One project we undertook over the six sessions was a short film, directed, recorded and starring all the children. The talking heads-style film asked children to tell us, if they met a magic genie, what would they wish for? The majority of the group dreamed of becoming famous footballers or living in exotic mansions. Halfway through the film we are stopped by the heartbreaking wish of a young Syrian girl who dreams of ''seeing my father again'. This moment strikes home the reality of these children's lives. Children who laugh, play and joke like everyone else but who have undergone traumatic and distressing experiences. Children who have fled their homelands out of fear, often losing family members, and arrived in Ireland to be met by a system that fails them.
The six art workshops culminated in a public exhibition of the children's work alongside that of their peers (from school and community groups around the county) and a reading by Laureate na nÓg Eoin Colfer at the Glucksman in March 2016.
University colleagues like Michael Blaney (ACE, UCC); Claire Dorrity (Applied Social Studies, UCC); Mike FitzGibbon (Food Business and Development, UCC); Dr. Eileen Hogan (Applied Social Studies, UCC); and Dr. Jacqueline O’Riordan (Applied Social Studies, UCC) have campaigned for the end to DP since its inception. They have also worked to bring some form of enjoyment and distraction to these peoples lives through Christmas and Easter events, food events and day trips. The UCC Student Union offers places on its Summer Camps to children in DP while the UCC Amnesty International Society has donated to and funded events and projects for the DP community. It was the generosity of our University community that allowed the Once Upon a Place project to happen here at the Glucksman and it’s their continued generosity that will help us to bring small rays of happiness and positivity into these children’s lives in our future initiatives.

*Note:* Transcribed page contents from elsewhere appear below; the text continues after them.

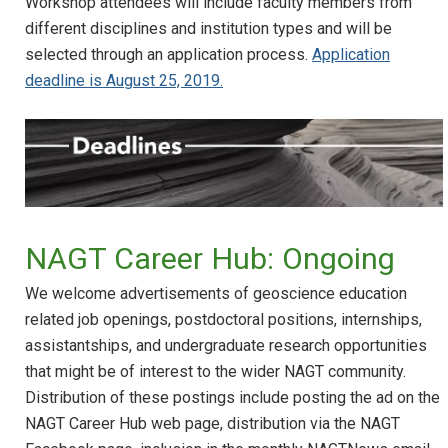
Workshop attendees will include faculty members from
different disciplines and institution types and will be
selected through an application process.
Application
deadline is August 25, 2019.
NAGT Career Hub: Ongoing
We welcome advertisements of geoscience education
related job openings, postdoctoral positions, internships,
assistantships, and undergraduate research opportunities
that might be of interest to the wider NAGT community.
Distribution of these postings include posting the ad on the
NAGT Career Hub web page, distribution via the NAGT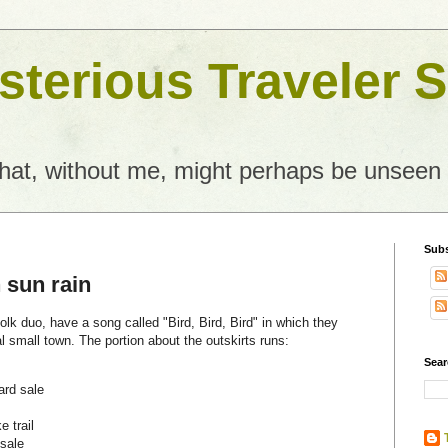
terious Traveler S
what, without me, might perhaps be unseen
Subs
 sun rain
olk duo, have a song called "Bird, Bird, Bird" in which they
al small town. The portion about the outskirts runs:
Sear
ard sale
e trail
 sale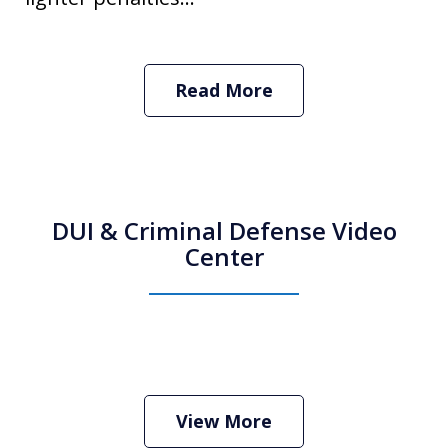
Read More
DUI & Criminal Defense Video
Center
How Do I Hire an Arizona DUI and
Criminal Defense Lawyer
Play
View More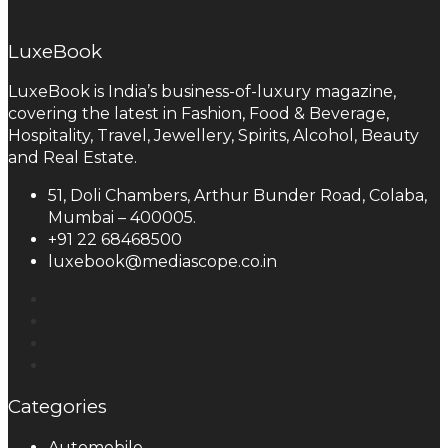
LuxeBook
LuxeBook is India’s business-of-luxury magazine,
covering the latest in Fashion, Food & Beverage,
Hospitality, Travel, Jewellery, Spirits, Alcohol, Beauty
and Real Estate.
51, Doli Chambers, Arthur Bunder Road, Colaba,
Mumbai – 400005.
+91 22 68468500
luxebook@mediascope.co.in
Categories
Automobile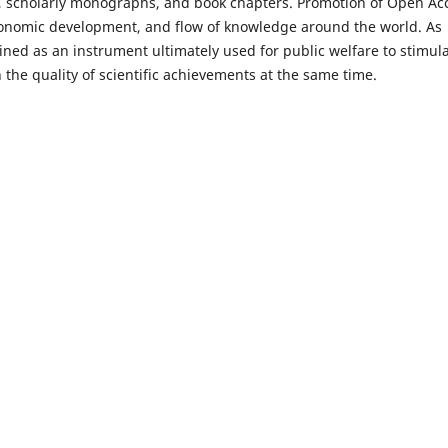
es, scholarly monographs, and book chapters. Promotion of Open Ac
economic development, and flow of knowledge around the world. As
ned as an instrument ultimately used for public welfare to stimul
 the quality of scientific achievements at the same time.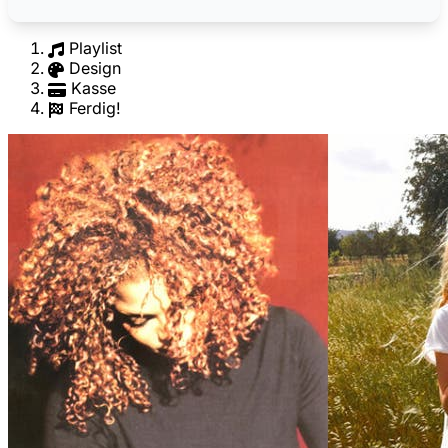
Playlist
Design
Kasse
Ferdig!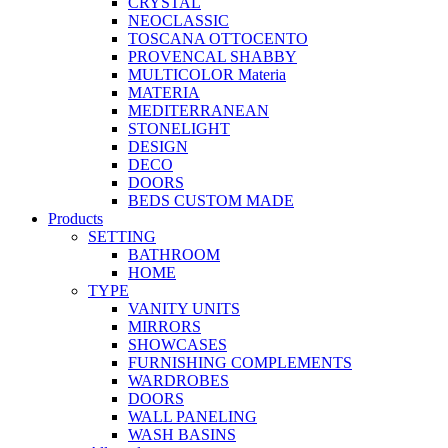
CRYSTAL
NEOCLASSIC
TOSCANA OTTOCENTO
PROVENCAL SHABBY
MULTICOLOR Materia
MATERIA
MEDITERRANEAN
STONELIGHT
DESIGN
DECO
DOORS
BEDS CUSTOM MADE
Products
SETTING
BATHROOM
HOME
TYPE
VANITY UNITS
MIRRORS
SHOWCASES
FURNISHING COMPLEMENTS
WARDROBES
DOORS
WALL PANELING
WASH BASINS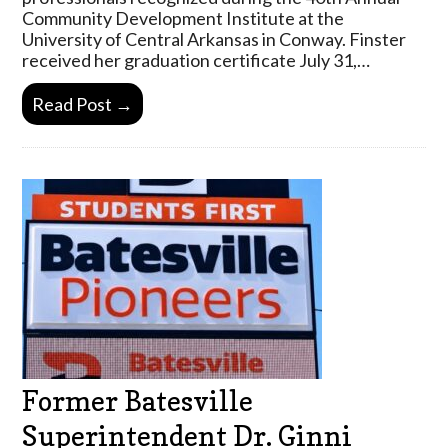
Community Development Institute at the
University of Central Arkansas in Conway. Finster
received her graduation certificate July 31,…
Read Post →
Former Batesville
Superintendent Dr. Ginni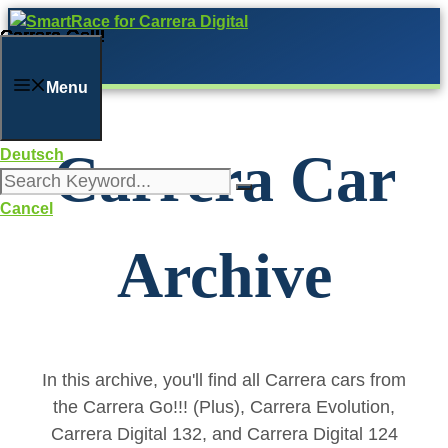
Skip
Carrera Go!!!
Carrera Go!!!
Carrera Go!!!
Carrera Go!!!
Carrera Go!!!
Carrera Go!!!
Carrera Go!!!
Carrera Go!!!
Carrera Go!!!
Carrera Go!!!
Carrera Go!!!
Carrera Go!!!
Carrera Go!!!
Carrera Go!!!
Carrera Go!!!
Carrera Go!!!
Carrera Go!!!
Carrera Go!!!
Carrera Go!!!
Carrera Go!!!
to
content
Menu
Carrera Car
Deutsch
Cancel
Archive
In this archive, you'll find all Carrera cars from
the Carrera Go!!! (Plus), Carrera Evolution,
Carrera Digital 132, and Carrera Digital 124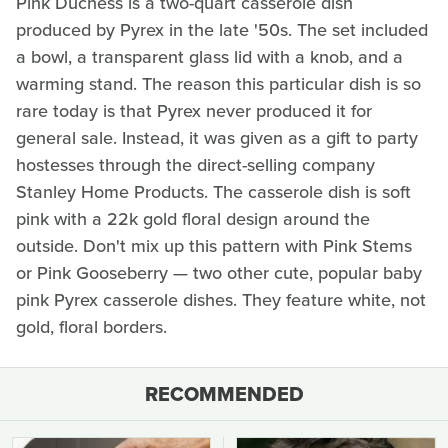
Pink Duchess is a two-quart casserole dish
produced by Pyrex in the late '50s. The set included
a bowl, a transparent glass lid with a knob, and a
warming stand. The reason this particular dish is so
rare today is that Pyrex never produced it for
general sale. Instead, it was given as a gift to party
hostesses through the direct-selling company
Stanley Home Products. The casserole dish is soft
pink with a 22k gold floral design around the
outside. Don't mix up this pattern with Pink Stems
or Pink Gooseberry — two other cute, popular baby
pink Pyrex casserole dishes. They feature white, not
gold, floral borders.
RECOMMENDED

The success of the Once Upon a Place project created a demand amongst older children in the DP centres to be given an opportunity to get involved with extra curricular activities. Our upcoming project Navigating the Urban Landscape is supported by the Arts Council through its Young Ensembles Scheme. The project invites teenagers from the four DP centres in Cork to come to the Glucksman over six Saturdays and working with artists Roseanne Lynch, Cassandra Eustace and Dervla Baker to create artworks that respond to their city. Working with photography, drawing and film the teenagers will explore the university campus and beyond, plotting and mapping routes and creatively documenting their interactions and experiences. The project will culminate with a public exhibition of the created artworks at the Glucksman in December.
Tadhg Crowley is the Curator of Education at the Glucksman.